QUESTION: Some of things you listed, though, many say would argue for more direct engagement and now that the Administration is planning to directly engage in the Middle East, some argue that it's almost seven years too late and that by not sitting down with Hamas, whose democratic leaders in Hamas were democratically elected, and instead backing President -- Palestinian leader Mahmoud Abbas that there could potentially be a boomerang effect, that Hamas was democratically elected in part because of dissatisfaction with corruption within the Fatah movement.
Did you count? Thrice do democracy words get into that question.
Isn't that a loaded question, not to mention biased and factually wrong?
Oh, Condi's reply:-
Yes, Hamas was elected, but Hamas was also elected to act responsibly, and Hamas has not acted responsibly. They have refused important international agreements that Palestinians signed and have held to for more than a decade. They have refused to renounce violence. It's very hard to imagine a partner for peace that refuses to renounce violence and refuses to recognize the right of the other partner to even exist — not to recognize the other partner, but to simply recognize the right of the other partner to exist.

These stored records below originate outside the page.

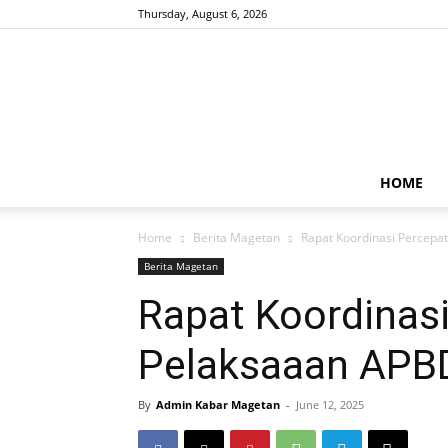
Thursday, August 6, 2026
HOME
Home
Berita Magetan
Rapat Koordinasi Percepa
Berita Magetan
Rapat Koordinas
Pelaksaaan APB
By
Admin Kabar Magetan
-
June 12, 2025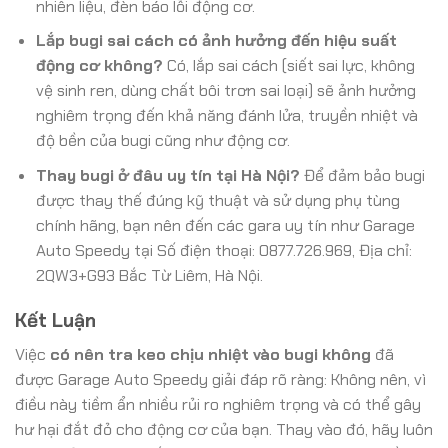
nhiên liệu, đèn báo lỗi động cơ.
Lắp bugi sai cách có ảnh hưởng đến hiệu suất
động cơ không?
Có, lắp sai cách (siết sai lực, không
vệ sinh ren, dùng chất bôi trơn sai loại) sẽ ảnh hưởng
nghiêm trọng đến khả năng đánh lửa, truyền nhiệt và
độ bền của bugi cũng như động cơ.
Thay bugi ở đâu uy tín tại Hà Nội?
Để đảm bảo bugi
được thay thế đúng kỹ thuật và sử dụng phụ tùng
chính hãng, bạn nên đến các gara uy tín như Garage
Auto Speedy tại Số điện thoại: 0877.726.969, Địa chỉ:
2QW3+G93 Bắc Từ Liêm, Hà Nội.
Kết Luận
Việc
có nên tra keo chịu nhiệt vào bugi không
đã
được Garage Auto Speedy giải đáp rõ ràng: Không nên, vì
điều này tiềm ẩn nhiều rủi ro nghiêm trọng và có thể gây
hư hại đắt đỏ cho động cơ của bạn. Thay vào đó, hãy luôn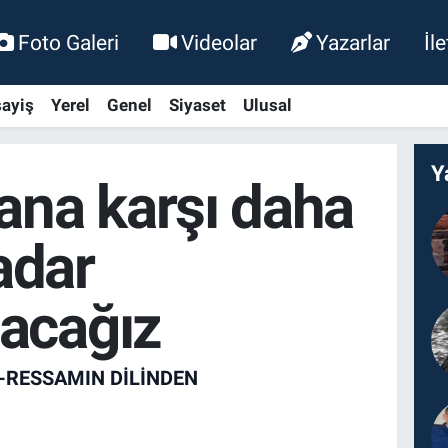
Foto Galeri
Videolar
Yazarlar
İl
ayiş
Yerel
Genel
Siyaset
Ulusal
Y
na karşı daha
adar
şacağız
N-RESSAMIN DILINDEN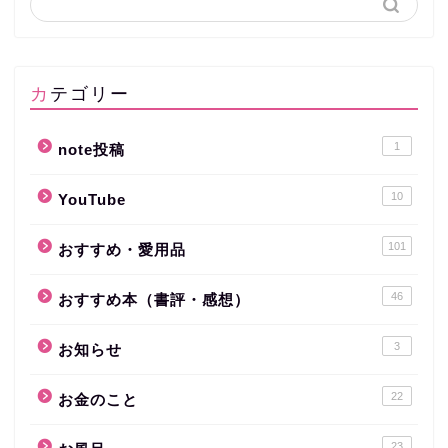
カテゴリー
1
note投稿
10
YouTube
101
おすすめ・愛用品
46
おすすめ本（書評・感想）
3
お知らせ
22
お金のこと
23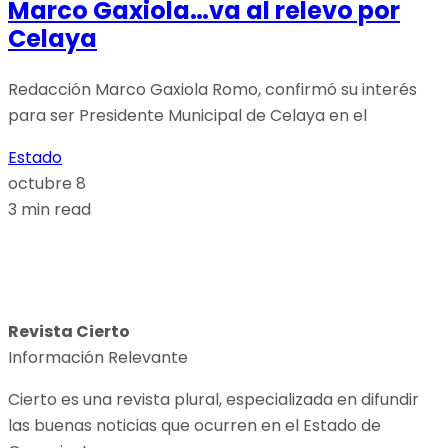
Marco Gaxiola…va al relevo por
Celaya
Redacción Marco Gaxiola Romo, confirmó su interés
para ser Presidente Municipal de Celaya en el
Estado
octubre 8
3 min read
Revista Cierto
Información Relevante
Cierto es una revista plural, especializada en difundir
las buenas noticias que ocurren en el Estado de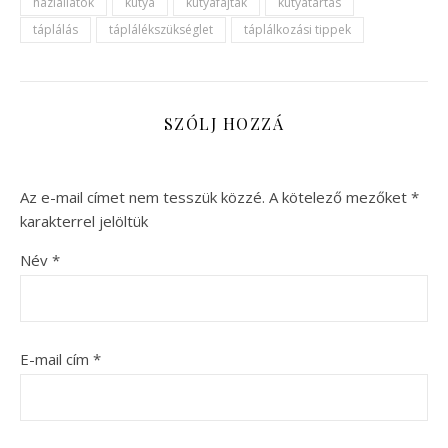
háziállatok
kutya
kutyafajták
kutyatartás
táplálás
táplálékszükséglet
táplálkozási tippek
SZÓLJ HOZZÁ
Az e-mail címet nem tesszük közzé.
A kötelező mezőket
*
karakterrel jelöltük
Név
*
E-mail cím
*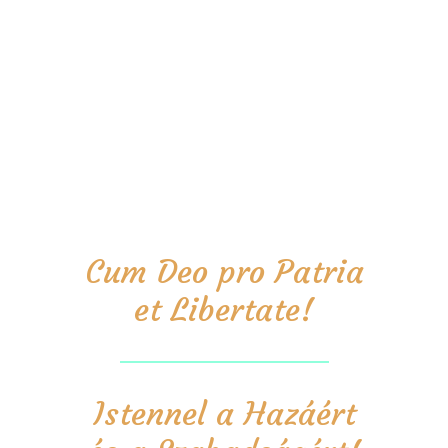
Cum Deo pro Patria
et Libertate!
Istennel a Hazáért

And so I find rather strange the notion that we should somehow try and engage Hamas, a terrorist organization that clearly has not lived up to the responsibilities of governing, rather than to work with and strengthen the Palestinian president, who shares all of the values that will, in fact, bring about peace between Palestinians and Israelis...Hamas is a little more than an enemy of the United States. Hamas, of course, is a terrorist organization — listed by Europeans as a terrorist organization. And we saw what Hamas did in Gaza, when they threw people off of buildings and then knelt to pray. The violence in the Palestinian territories, and Gaza in particular, is directly related to Hamas activities.
So Michelle backs off, realizing how stupid she sounds:-
In asking the question, I certainly wasn't talking about rewarding Hamas or other terrorist organizations or any kind of rebels. But if you're trying to solve the thorniest foreign policy problems right now, is it possible to do that without sitting down with groups that mean to do us harm — with Hamas, with the Iraqi insurgents? How can you do that without, at some point, engaging them?
Michelle, read the rules of engagement, the ones the military uses to guide it in combat against the enemy.